VT/VF is created as a result of multiple reentrant waves of electrical excitation that meander erratically through the ventricular muscle.5 Continued breakup of these electrical waves caused by dispersion of refractoriness in the myocardium leads to the disordered state of conduction that is VF. Factors that perpetuate wavebreak include preexisting myocardial tissue heterogeneity (fibrosis, ischemia/infarcts, myofiber orientation) and intrinsic electrophysiology properties of the ion channels and exchangers that influence wave stability. In diseased state or under abnormal electrophysiological conditions, VT/VF can become self-sustaining.
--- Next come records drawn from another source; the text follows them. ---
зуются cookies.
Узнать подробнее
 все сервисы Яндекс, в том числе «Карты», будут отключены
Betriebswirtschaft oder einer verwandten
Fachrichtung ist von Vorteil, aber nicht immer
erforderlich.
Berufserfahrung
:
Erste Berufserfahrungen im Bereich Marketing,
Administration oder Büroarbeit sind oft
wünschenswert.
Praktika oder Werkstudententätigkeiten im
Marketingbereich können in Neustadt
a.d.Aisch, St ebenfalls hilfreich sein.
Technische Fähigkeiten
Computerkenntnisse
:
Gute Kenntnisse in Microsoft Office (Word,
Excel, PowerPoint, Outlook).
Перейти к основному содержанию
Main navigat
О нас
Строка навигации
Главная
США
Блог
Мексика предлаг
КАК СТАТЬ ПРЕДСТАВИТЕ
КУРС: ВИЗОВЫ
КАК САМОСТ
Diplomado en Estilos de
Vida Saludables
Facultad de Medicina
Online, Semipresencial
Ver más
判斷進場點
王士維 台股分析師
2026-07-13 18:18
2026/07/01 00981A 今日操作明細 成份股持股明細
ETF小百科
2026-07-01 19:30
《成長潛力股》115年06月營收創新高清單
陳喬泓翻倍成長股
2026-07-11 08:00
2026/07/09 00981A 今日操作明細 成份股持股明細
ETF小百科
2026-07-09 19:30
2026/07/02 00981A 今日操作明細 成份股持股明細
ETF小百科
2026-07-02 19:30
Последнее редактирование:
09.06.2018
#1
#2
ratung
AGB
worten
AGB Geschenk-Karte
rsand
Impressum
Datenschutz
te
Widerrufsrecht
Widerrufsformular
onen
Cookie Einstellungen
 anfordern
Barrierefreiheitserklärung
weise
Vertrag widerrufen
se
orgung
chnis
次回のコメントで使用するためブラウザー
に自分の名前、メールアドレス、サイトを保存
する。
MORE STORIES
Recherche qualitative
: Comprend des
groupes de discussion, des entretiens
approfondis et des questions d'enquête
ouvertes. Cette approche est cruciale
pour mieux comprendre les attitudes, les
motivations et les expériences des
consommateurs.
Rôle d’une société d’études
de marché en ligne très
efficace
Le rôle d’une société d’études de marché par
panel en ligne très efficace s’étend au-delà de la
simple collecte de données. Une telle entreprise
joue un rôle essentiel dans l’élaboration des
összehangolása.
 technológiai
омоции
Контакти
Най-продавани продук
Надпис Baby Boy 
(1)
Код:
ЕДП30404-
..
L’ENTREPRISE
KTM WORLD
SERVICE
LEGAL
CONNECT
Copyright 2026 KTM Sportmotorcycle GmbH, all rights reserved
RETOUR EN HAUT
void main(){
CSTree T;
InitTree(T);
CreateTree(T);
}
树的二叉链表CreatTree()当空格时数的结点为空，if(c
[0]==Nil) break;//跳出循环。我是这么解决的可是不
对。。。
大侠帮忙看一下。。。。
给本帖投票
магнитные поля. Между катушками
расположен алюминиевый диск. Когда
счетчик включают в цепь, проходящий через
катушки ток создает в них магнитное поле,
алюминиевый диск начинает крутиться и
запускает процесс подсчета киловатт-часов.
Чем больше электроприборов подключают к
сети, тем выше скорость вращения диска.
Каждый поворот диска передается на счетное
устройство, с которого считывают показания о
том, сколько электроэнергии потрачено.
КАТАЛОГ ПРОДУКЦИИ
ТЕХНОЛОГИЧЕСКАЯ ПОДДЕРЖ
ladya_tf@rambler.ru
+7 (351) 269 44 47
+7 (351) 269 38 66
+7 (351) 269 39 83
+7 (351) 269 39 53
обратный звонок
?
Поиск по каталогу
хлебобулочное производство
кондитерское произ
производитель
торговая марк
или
Thus, with unstable hemodynamics, defibrillation becomes essential to stabilize the electrical waves and restore normal conduction quickly.
The latest work by Mhyre et al  . sheds new light on the clinical effectiveness of perioperative defibrillation both inside and outside of the operating room. Their effort to analyze complex patient data in the National Registry of Cardiopulmonary Resuscitation should be commended. The results unfortunately demonstrate that even in highly monitored perioperative areas, delays in defibrillation are not uncommon, although substantially less frequent than delays observed in “nonperioperative ” in-hospital patients (14% vs.  30%).2,4 Lack of an association between time to defibrillation in the operating room and patient survival is interesting and may be explained by differences between arrests inside and outside of the operating room. For one thing, the cardioprotective and neuroprotective effects of anesthetics may confer improved survival when defibrillation is delayed. Furthermore, intraoperative monitoring may improve detection of evolving problems, allowing for actions that may mitigate the consequences of pulseless VT/VF. Such is generally not the case with arrests that occur in other areas of the hospital, likely explaining the much worse survival outcomes.2,4 
The lack of demonstrable association between early defibrillation in the operating room and survival may also represent insurmountable study design hurdles. First, the rarity of documented intraoperative VT/VF arrests may have translated to insufficient statistical power. Second, it is conceivable that fast and successful intraoperative defibrillation interventions failed to trigger a “code blue” event and thus were not recorded in the medical record, creating a selection bias. Furthermore, the type of shock (biphasic vs.  monophasic) and the exact energy of the therapeutic shock were not standardized, nor was the mechanism for measuring precise time to defibrillation. These study design limitations caused by varying clinical practices among participating centers can impact results and are addressed concisely in the manuscript. However, there exist methodological hurdles that do require further attention. For instance, although Mhyre et al.  analyzed their data according to the cardiac arrest site, no analysis based on the likely underlying cause of arrest was performed. In fact, the immediate cause of cardiac arrest of 80% of recorded patients was labeled “arrhythmia,” highlighting the lack of clarity of precipitating events. Not surprisingly, in a retrospective data collection of code blue events, with the chaos that often ensues, the information gathered is frequently imperfect, as is the adherence to the recommended resuscitation protocols and attempts to seek the true etiology of cardiac arrest. In the intraoperative setting, VT/VF is often a final common pathway of a whole chain of unfortunate events, and limiting the focus of interventions to this final terminal event is akin to chasing the horse after it has left the stable. In that regard, it is important to note that clinical strategies aimed primarily at improving defibrillation times have failed to improve survival outcomes significantly.6,7 
With these thoughts in mind, we propose that combating perioperative cardiac arrest requires a two-pronged strategy: (1) prevention of the arrest when possible, and (2) prompt diagnosis of the underlying cause with immediate treatment to reverse the catastrophe. Perioperative myocardial ischemia, especially when combined with respiratory depression and hypoxemia, creates fertile ground for a VF cardiac arrest to take root. VT/VF may not always be the presenting event, although it may appear so to a practitioner who fails to recognize the warning signs. Such warning signs are easily missed if the American Society of Anesthesiologists standard physiologic monitors are not utilized. Failure to implement this accepted monitoring in “off-site settings” is unfortunately a commonplace occurrence, as can be seen by the low (75%) rate of cardiac monitoring performed in the diagnostic suite in this study. This lies in stark contrast to the nearly universal monitoring performed in the other venues examined (operating room, catheterization laboratory, postanesthesia care unit). Practitioners often reduce monitoring and let their guard down when the perceived risk is low, such as at the end of a procedure.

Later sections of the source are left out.